Over the next couple of days, more hooks were set and three tiger sharks and two sand sharks were caught.

In response to the fatal attack, the Billy Weaver Shark Research and Control Program was initiated.  Starting April 1, 1959, 595-sharks were caught off Oʻahu during the remainder of the year; 71 were tiger sharks.

Kenny Young, my father, was the fund drive chairman for the Billy Weaver Shark Control Fund (Hawaiʻi’s first shark control program.)  They accepted donations, and to raise additional money teeth from the hunted sharks were put on chains and sold as necklaces.

In the old days, folks used to catch and kill sharks.  The accepted attitude was, “the only good shark is a dead shark.”

In an attempt to relieve public fears and to reduce the risk of shark attack, the state government of Hawaiʻi spent over $300,000 on shark control programs between 1959 and 1976. Six control programs of various intensity resulted in the killing of 4,668-sharks.
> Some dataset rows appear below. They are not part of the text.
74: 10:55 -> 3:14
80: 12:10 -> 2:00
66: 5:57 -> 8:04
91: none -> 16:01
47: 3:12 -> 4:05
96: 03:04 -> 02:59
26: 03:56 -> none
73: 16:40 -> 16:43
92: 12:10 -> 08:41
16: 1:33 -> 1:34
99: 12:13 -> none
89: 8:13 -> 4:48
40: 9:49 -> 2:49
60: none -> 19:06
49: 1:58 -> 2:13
Subsequent evaluation of the 1959-1976 efforts noted, “Shark control programs do not appear to have had measurable effects on the rate of shark attacks in Hawaiian waters.  Implementation of large-scale control programs in the future in Hawaiʻi may not be appropriate.”  (Wetherbee, 1994)

At the turn of the century, my grandfather and his brothers (Young Brothers) used to have various jobs in Honolulu Harbor; one was taking paying customers out to harpoon sharks off-shore.  My great-uncle, William, wrote books about his adventures shark hunting.
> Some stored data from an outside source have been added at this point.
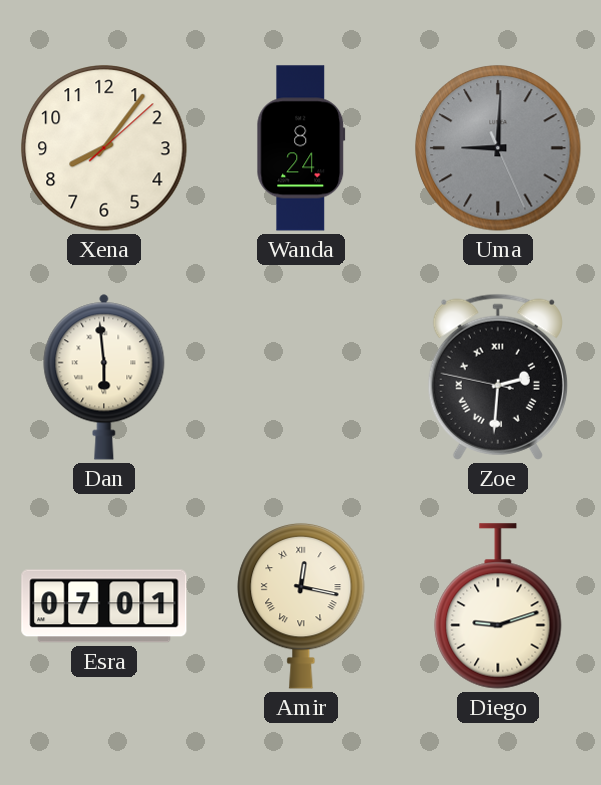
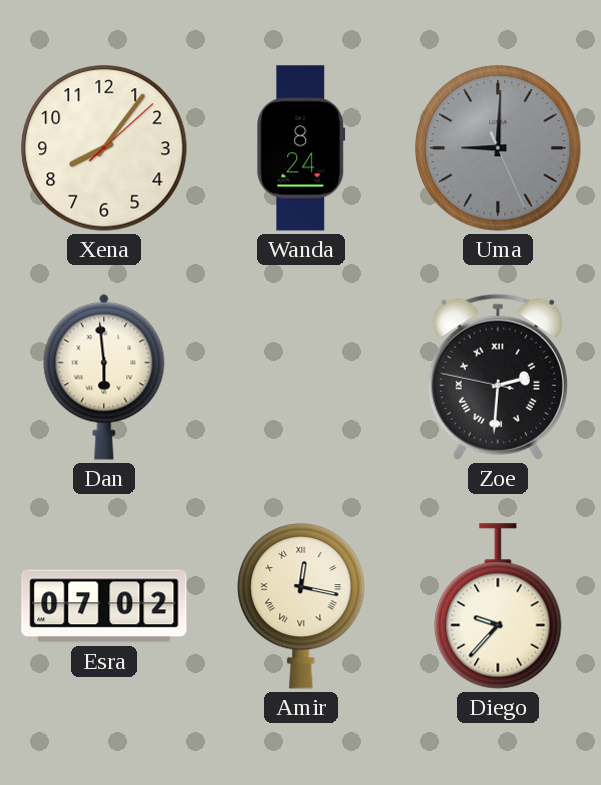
Esra: 07:01 -> 07:02
Diego: 9:12 -> 9:37
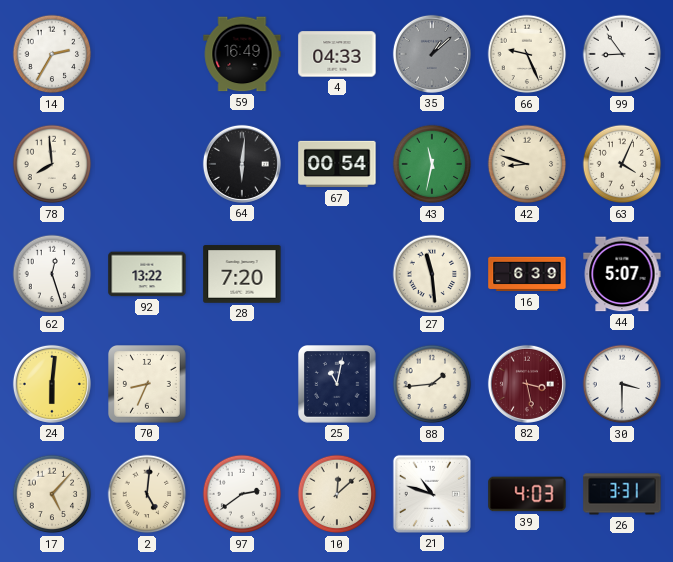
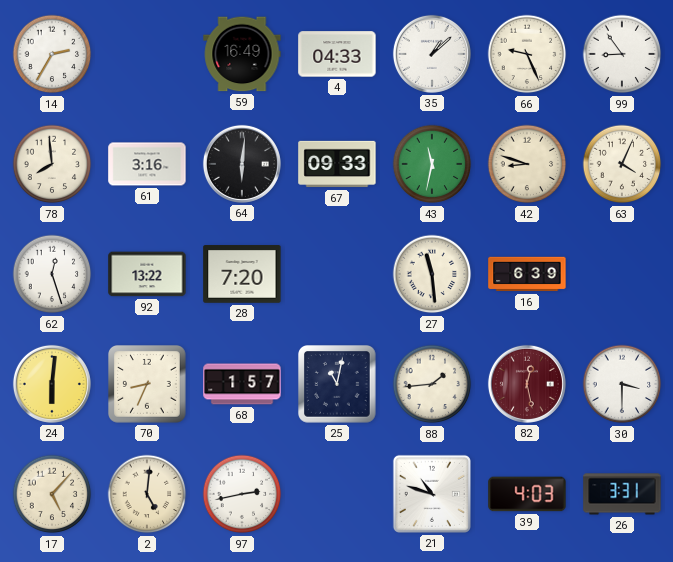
35 dial: grey -> white
61: none -> 3:16
67: 00:54 -> 09:33
44: 5:07 -> none
68: none -> 1:57
82: 3:28 -> 12:28
97: 2:39 -> 2:43
10: 12:08 -> none
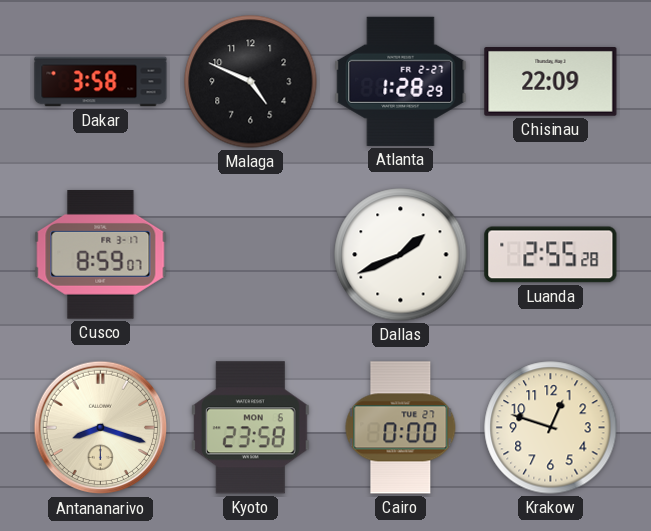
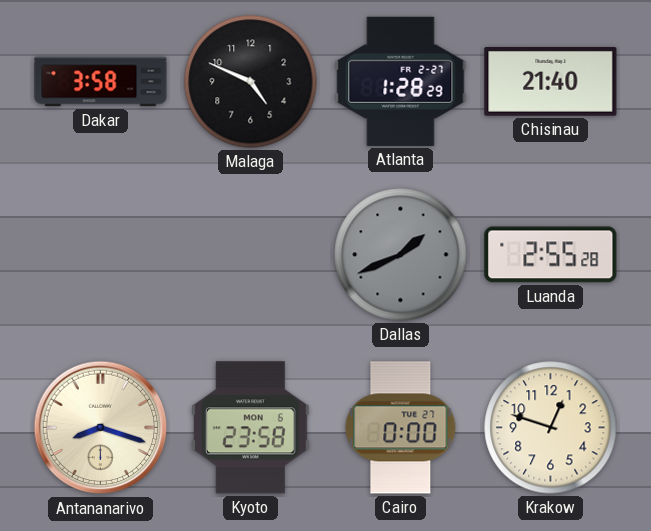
Chisinau: 22:09 -> 21:40
Cusco: 8:59 -> none
Dallas dial: white -> grey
I remember Kohala shark “hunts” on the Big Island where a donated steer carcass was tied between points in a cove and “hunters,” on surrounding cliffs using high-powered rifles, shot at sharks feeding off the carcass.

Times have changed.

We have learned that tiger sharks (the ones most implicated in attacks on humans) don’t simply dwell in small coastal territories, but are instead extremely wide-ranging.
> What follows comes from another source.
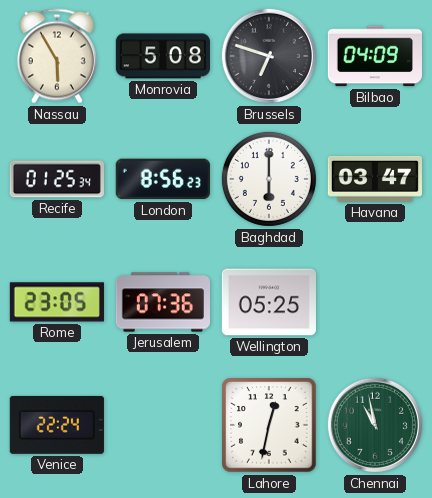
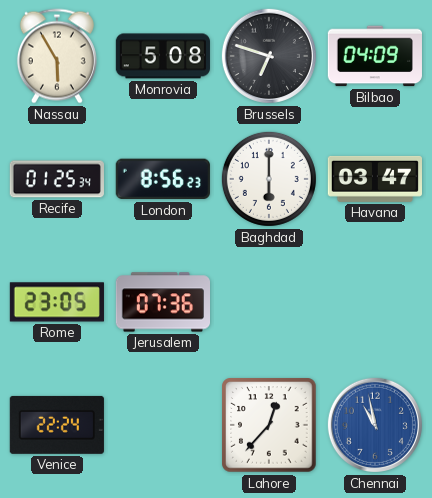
Wellington: 05:25 -> none
Lahore: 12:32 -> 12:37
Chennai dial: green -> blue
They are opportunistic predators and typically move on soon after arriving in an area, because the element of surprise is quickly lost and potential prey become wary and difficult to catch.

We know more now and recognize that sharks are an important part of the marine ecosystem.  Sharks are often the “apex” or top of the food chain predators in their ecosystems because they have few natural predators.

As top predators, sharks help to manage healthy ocean ecosystems.  Sharks feed on the animals below them in the food chain, helping to regulate and maintain the balance of marine ecosystems; limiting the populations of their prey, in turn affects the prey species of those animals, and so on.

To some, sharks are ʻaumakua (ancestral spirits that take possession of living creatures) that make appearances to express parental concern for the living, bringing warnings of impending danger, comfort in times of stress or sorrow or in other ways being helpful.  (Kane)

Sad and Tragic, yes – we continue to have shark attacks.  However, many believe it is typically mistaken identity – the sharks mistake surfers and floaters as turtles or seals.   (Remember, we are visitors to their realm in the ocean.)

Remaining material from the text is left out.